Powered By Blogger

Minggu, 13 Oktober 2013

SERENADA DALAM LEMBAH BIRU (120)

Sore yang penuh warna menyapa saya. Saya memperoleh gambaran buruk dari onkologis saya mengenai kemungkinan kelanjutan kemoterapi saya menggunakan fasilitas penelitian. Juga gambaran yang buruk mengenai kondisi kanker saya termasuk harapan hidup saya. Tapi saya sekaligus menemukan kejutan manis karena bertemu kembali dengan bu Rustini pasien yang sudah cukup akrab saya kenal serta sedang bertanya-tanya tentang nasib saya. Lebih dari itu secara mengejutkan saya tiba-tiba disapa oleh seorang pasien yang mengaku sebagai pembaca buku harian saya di dunia maya ini setelah mesin pencari Google mendaratkannya di tempat ini. Dia membuktikannya lewat gadget yang tengah dipegangnya yang memuat laman buku harian elektronik saya. Penilaiannya blog saya sangat informatif untuk mendidik para pasien kanker ditulis dalam gaya bahasa yang luwes namun sistematik. Hampir copot cuping hidung saya karenanya lantaran terkaget-kaget betul. Pasalnya bagi saya buku harian saya sangat apa adanya persis isi buku harian konvensional saya dulu.

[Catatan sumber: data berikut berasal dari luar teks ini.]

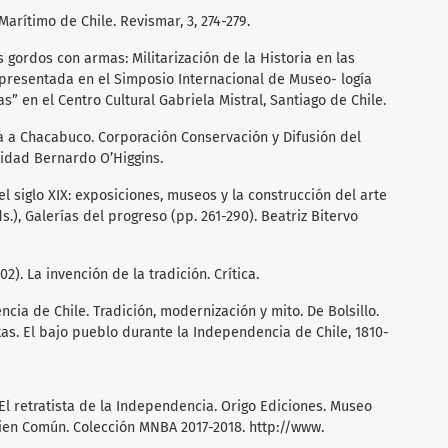
 Marítimo de Chile. Revismar, 3, 274-279.
cos gordos con armas: Militarización de la Historia en las
presentada en el Simposio Internacional de Museo- logía
” en el Centro Cultural Gabriela Mistral, Santiago de Chile.
za a Chacabuco. Corporación Conservación y Difusión del
sidad Bernardo O’Higgins.
el siglo XIX: exposiciones, museos y la construcción del arte
ds.), Galerías del progreso (pp. 261-290). Beatriz Bitervo
2). La invención de la tradición. Crítica.
ncia de Chile. Tradición, modernización y mito. De Bolsillo.
istas. El bajo pueblo durante la Independencia de Chile, 1810-
. El retratista de la Independencia. Origo Ediciones. Museo
 Bien Común. Colección MNBA 2017-2018. http://www.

Hari ini saya memang sengaja kembali ke RS untuk minta pengarahan onkologis saya tentang apa yang harus saya sampaikan serta bagaimana bersikap di hadapan dokter ahli kemoterapi besok lusa. Seperti sudah saya ceritakan kemoterapi saya lewat program penelitian terancam dihentikan karena kesalah pahaman tim medis di dalam menilai kasus saya. Besok lusa saya diminta menghadap dokter ahli kemoterapi untuk menerima keputusannya. Kemungkinan besar saya tak jadi diikut sertakan serta harus mendanai diri sendiri. Sungguh suatu keadaan terburuk yang tak pernah saya impikan setelah saya diluluskan dalam uji kepatutan beberapa waktu yang lalu.

Ya, inilah hakikat hidup. Manusia tak selamanya senang. Gelombang pasang pasti akan terjadi, menanti saatnya untuk mengingatkan manusia akan Allah Sang Pencipta semesta pemilik lakon yang mendalangi hidup kita. Dengan mendapat cobaan manusia jadi tahu bahwa dirinya bukanlah apa-apa meski tergolong sebagai makhluk hidup yang paling sempurna. Karenanya saya tak boleh menyombongkan diri.

***

Saya tiba bersamaan dengan onkologis saya di kliniknya. Beliau baru hendak memarkir mobil jantannya yang gagah hitam mengilap waktu saya berada di area pintu masuk lobby RS. Saya sudah menyangka ini. Bahkan naluri saya mengatakan mobilnya keluar bersamaan dengan angkutan kota yang saya tumpangi melintas di pertigaan dekat rumahnya. Hanya kami mengambil jalan yang berbeda karena angkutan kota harus memutar jalan. Saya sempat bertegur sapa dengan bu Umi zuster sepuh yang saya hormati sambil membisikkan info mengenai nasib kemoterapi saya dan pembelaan dokter saya yang nyaris mati-matian. Lalu bu Umi memberi tanda bahwa beliau sudah masuk gedung. Saya menoleh ke pintu masuk, sehingga kami saling melempar salam. Wajahnya tetap cerah ceria meski hari-harinya habis begitu saja di RS.

"Selamat sore, saya masuk dulu ya. Nanti kita bertemu di klinik," ujarnya lembut. Kemeja putih bergaris-garis biru yang dikenakannya nyaris menyamarkan bahwa dirinya seorang dokter ahli bedah tumor. Profesi yang langka dan bergengsi di kota kelahiran kami. Saya balas sapaanya dengan anggukan. "Silahkan, saya cuma ingin diarahkan untuk pertemuan saya di klinik kemo besok lusa kok, supaya saya tak salah," jawab saya seraya mengekor beliau dan mendudukkan diri di selasar klinik bersama para pasien lain. Sore itu agak istimewa. Klinik dokter di dekatnya sepi kegiatan tak sebagaimana biasanya.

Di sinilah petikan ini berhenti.